Proposals for a new general hospital, long resisted by the Melbourne Hospital medical establishment, were revived in the wake of the 1868 assassination attempt in Sydney on HRH Prince Alfred, Duke of Edinburgh. The Alfred Hospital was constructed on a 15-acre (6 ha) reserve at Commercial Road, Prahran, in 1870 to the pavilion design of architect Charles Webb. James Service, later Premier of Victoria, and the surgeon, Dr John Blair, were to become principal founders and Haldane Colquhoun Turriff first matron.
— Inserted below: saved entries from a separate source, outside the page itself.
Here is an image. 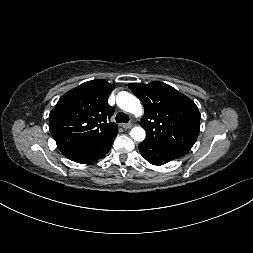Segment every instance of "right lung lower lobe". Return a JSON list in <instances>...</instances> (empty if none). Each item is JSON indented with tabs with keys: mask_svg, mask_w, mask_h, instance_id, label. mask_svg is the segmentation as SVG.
<instances>
[{
	"mask_svg": "<svg viewBox=\"0 0 253 253\" xmlns=\"http://www.w3.org/2000/svg\"><path fill=\"white\" fill-rule=\"evenodd\" d=\"M117 133L105 137L93 144L81 147L65 156L77 163H92L100 158H104L109 152Z\"/></svg>",
	"mask_w": 253,
	"mask_h": 253,
	"instance_id": "98d812e1",
	"label": "right lung lower lobe"
}]
</instances>
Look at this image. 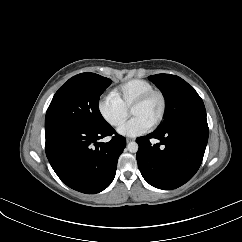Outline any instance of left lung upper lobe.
<instances>
[{"instance_id": "1", "label": "left lung upper lobe", "mask_w": 242, "mask_h": 242, "mask_svg": "<svg viewBox=\"0 0 242 242\" xmlns=\"http://www.w3.org/2000/svg\"><path fill=\"white\" fill-rule=\"evenodd\" d=\"M166 99V116L156 129L165 130L191 118H206L204 103L186 81L176 75L157 74L148 77Z\"/></svg>"}]
</instances>
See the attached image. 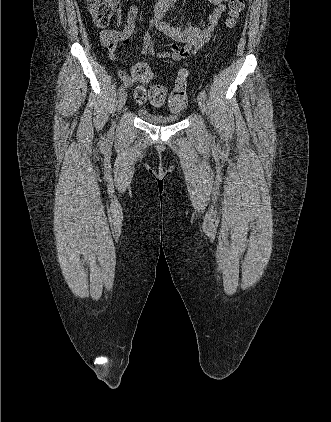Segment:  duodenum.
Here are the masks:
<instances>
[{
  "label": "duodenum",
  "mask_w": 331,
  "mask_h": 422,
  "mask_svg": "<svg viewBox=\"0 0 331 422\" xmlns=\"http://www.w3.org/2000/svg\"><path fill=\"white\" fill-rule=\"evenodd\" d=\"M163 1L166 5V8L168 9V8L172 7L176 3L177 0H163Z\"/></svg>",
  "instance_id": "1"
}]
</instances>
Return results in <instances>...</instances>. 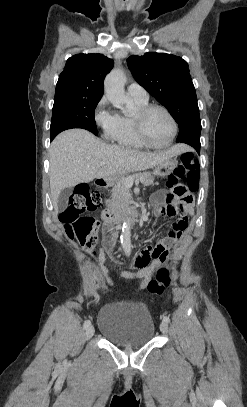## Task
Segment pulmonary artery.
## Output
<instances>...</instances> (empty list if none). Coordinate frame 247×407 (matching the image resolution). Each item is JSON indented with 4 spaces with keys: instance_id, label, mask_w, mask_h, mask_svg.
Returning a JSON list of instances; mask_svg holds the SVG:
<instances>
[{
    "instance_id": "pulmonary-artery-1",
    "label": "pulmonary artery",
    "mask_w": 247,
    "mask_h": 407,
    "mask_svg": "<svg viewBox=\"0 0 247 407\" xmlns=\"http://www.w3.org/2000/svg\"><path fill=\"white\" fill-rule=\"evenodd\" d=\"M127 92L132 99L148 101V93L138 83H131L127 88Z\"/></svg>"
}]
</instances>
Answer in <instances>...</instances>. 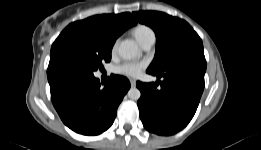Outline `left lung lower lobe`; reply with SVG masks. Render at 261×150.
Masks as SVG:
<instances>
[{"instance_id": "1", "label": "left lung lower lobe", "mask_w": 261, "mask_h": 150, "mask_svg": "<svg viewBox=\"0 0 261 150\" xmlns=\"http://www.w3.org/2000/svg\"><path fill=\"white\" fill-rule=\"evenodd\" d=\"M205 71L206 60L197 57L178 60L162 73L147 70L158 80L136 83L141 91L138 108L144 127L158 135H172L186 127L197 110Z\"/></svg>"}]
</instances>
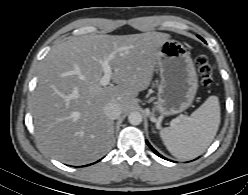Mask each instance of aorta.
Instances as JSON below:
<instances>
[{
	"label": "aorta",
	"instance_id": "aorta-1",
	"mask_svg": "<svg viewBox=\"0 0 248 195\" xmlns=\"http://www.w3.org/2000/svg\"><path fill=\"white\" fill-rule=\"evenodd\" d=\"M128 121L132 125H139L142 122V115L137 111H133L128 115Z\"/></svg>",
	"mask_w": 248,
	"mask_h": 195
}]
</instances>
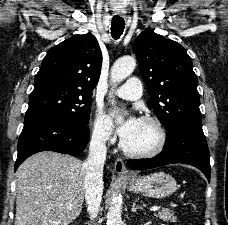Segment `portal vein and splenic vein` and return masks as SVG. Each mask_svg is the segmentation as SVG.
<instances>
[{
    "instance_id": "1",
    "label": "portal vein and splenic vein",
    "mask_w": 228,
    "mask_h": 225,
    "mask_svg": "<svg viewBox=\"0 0 228 225\" xmlns=\"http://www.w3.org/2000/svg\"><path fill=\"white\" fill-rule=\"evenodd\" d=\"M178 205H181V204H178V202H172L171 203V206L172 207H178ZM69 209H71L72 205H68ZM161 204H156V207H152V209H150V211H158V209H161Z\"/></svg>"
}]
</instances>
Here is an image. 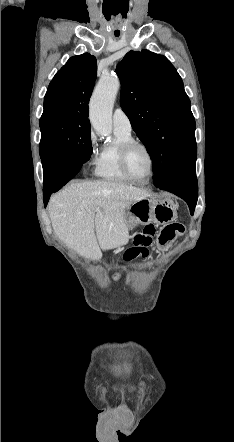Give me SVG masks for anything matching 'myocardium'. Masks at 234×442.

One of the six trained Nightingale nurses sent to the Sydney Infirmary from St Thomas's Hospital, Turriff set high standards of patient care, but her unreliable temper made life hazardous for colleagues. It was her untrained successor, Mrs Strong, who developed the Alfred Hospital Nurse Training School launched by Blair on 1 December 1880.
The hospital committee granted the head of the nursing division professional status from the outset. It also pioneered the concept of opening the hospital to paying patients, and during the 1880s permitted relatively early introduction into general hospital practice of several clinical specialities. It also hosted the now autonomous Baker Medical Research Institute, funded initially by Thomas Baker and his family in 1926.
The Alfred introduced clinical training for medical students in 1888, enabling Melbourne's first female medical undergraduates to obtain essential clinical experience denied them elsewhere. The Clinical School was abandoned in 1894 as the distance from the University of Melbourne made student numbers difficult to maintain. It was revived in 1910 but the problem remained until 1961 when the school affiliated with the Faculty of Medicine at Monash University.
The assumption of management of the Caulfield Convalescent Hospital in 1948, together with the Alfred's status as an accident and emergency base, teaching hospital and centre for clinical research, has ensured its centrality to government health service policies as these change in response to demographic and budgetary demand.